- Theatrical release poster
- Directed by: Patrice Leconte
- Written by: Jerome Tonnerre Patrice Leconte
- Produced by: Alain Sarde
- Starring: Sandrine Bonnaire; Fabrice Luchini; Michel Duchaussoy;
- Cinematography: Eduardo Serra
- Edited by: Joëlle Hache
- Music by: Pascal Estève
- Production companies: Les Films Alain Sarde; Zoulou Films; France 3 Cinéma; Assise Production;
- Distributed by: Mars Distribution (France) StudioCanal (International)
- Release date: July 30, 2004;
- Running time: 103 minutes
- Country: France
- Language: French
- Budget: $5.8 million
- Box office: $10.5 million

= Intimate Strangers (2004 film) =

Intimate Strangers (Confidences trop intimes) is a 2004 French film directed by Patrice Leconte. The moody, stylish noir tells the story of a troubled young woman who in error starts telling her problems not to a psychiatrist but to a lonely tax consultant in the office next door.

==Plot==
William, a reserved and solitary tax consultant in Paris, is surprised when a distressed young woman comes into his office and starts telling him her marital problems. Her name is Anna and her appointment was in fact with Dr Monnier, a psychotherapist on the same floor. Before William can clear up the misunderstanding, she says she will come again next week and leaves. The next time, she gives even more intimate details and William again fails to make clear that he can only handle her tax problems.

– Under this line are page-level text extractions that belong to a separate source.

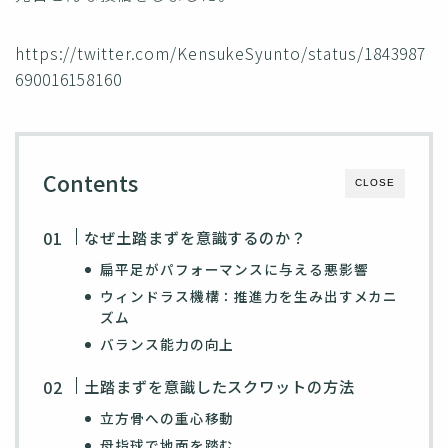
https://twitter.com/KensukeSyunto/status/1843987
690016158160
Contents
CLOSE
なぜ土踏まずを意識するのか？
扁平足がパフォーマンスに与える悪影響
ウィンドラス機構：推進力を生み出すメカニ
ズム
バランス能力の向上
土踏まずを意識したスクワットの方法
立方骨への重心移動
母指球で地面を踏む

When she does not reappear in the following weeks, William worries if she is alright and consults Dr Monnier. The shrink guesses where his interest lies and does not interfere. William also confides in his former partner Jeanne who, as a woman, quickly guesses what Anna is up to. Anna does come back to William's office and a strange relationship develops, where she tells tales of her life and sexual activities while he listens sympathetically. Her husband appears and threatens William, who is not deterred.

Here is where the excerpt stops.